About a year ago the editor Paul Elie told me Will Hermes and Love Goes to Buildings on Fire: Five Years in New York City That Changed Music Forever. Elie pointed out that the last thing the world needed was another hagiography of New York, or the 70s, or the music scene. (Any music scene.) But Hermes had created something new and worthwhile: he didn’t just focus on the rock scene, riffing on Lou Reed and Patti Smith for 300 pages. He didn’t just cover hip hop and the explosion of experimentation in the Bronx.
Instead his book, which just published a few weeks ago, goes for the panoptic view of the concurrent progress in salsa, jazz, rock, hip hop and classical music.
It’s a given that New York has dozens of diverse musical scenes and genres all percolating simultaneously. What’s amazing about these stretches of time in Hermes’ book is that the artists involved were all geniuses. Kool Herc was inventing turntablism the very same month Philip Glass completed Music in Twelve Parts.
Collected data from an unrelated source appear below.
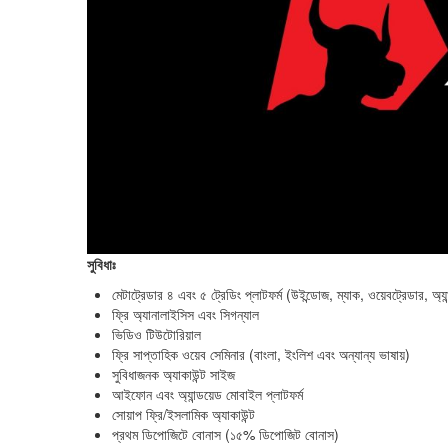
সুবিধাঃ
মেটাট্রেডার ৪ এবং ৫ ট্রেডিং প্লাটফর্ম (উইন্ডোজ, ম্যাক, ওয়েবট্রেডার, অ
ফ্রি অ্যানালাইসিস এবং সিগন্যাল
ভিডিও টিউটোরিয়াল
ফ্রি সাপ্তাহিক ওয়েব সেমিনার (বাংলা, ইংলিশ এবং অন্যান্য ভাষায়)
সুবিধাজনক অ্যাকাউন্ট সাইজ
আইফোন এবং অ্যান্ডয়েড মোবাইল প্লাটফর্ম
সোয়াপ ফ্রি/ইসলামিক অ্যাকাউন্ট
প্রথম ডিপোজিটে বোনাস (১৫% ডিপোজিট বোনাস)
How nuts is that?
So Will Hermes put together a few playlists, each covering a different four-week period in NYC. I had a ton of fun helping him out:
4 Weeks in New York Music: 1973
4 Weeks in New York Music: 1974
4 Weeks in New York Music: 1975
Oh, and the title for this post came from a tweet by a reader, who said he was having loads of fun YouTubing the book as he read along.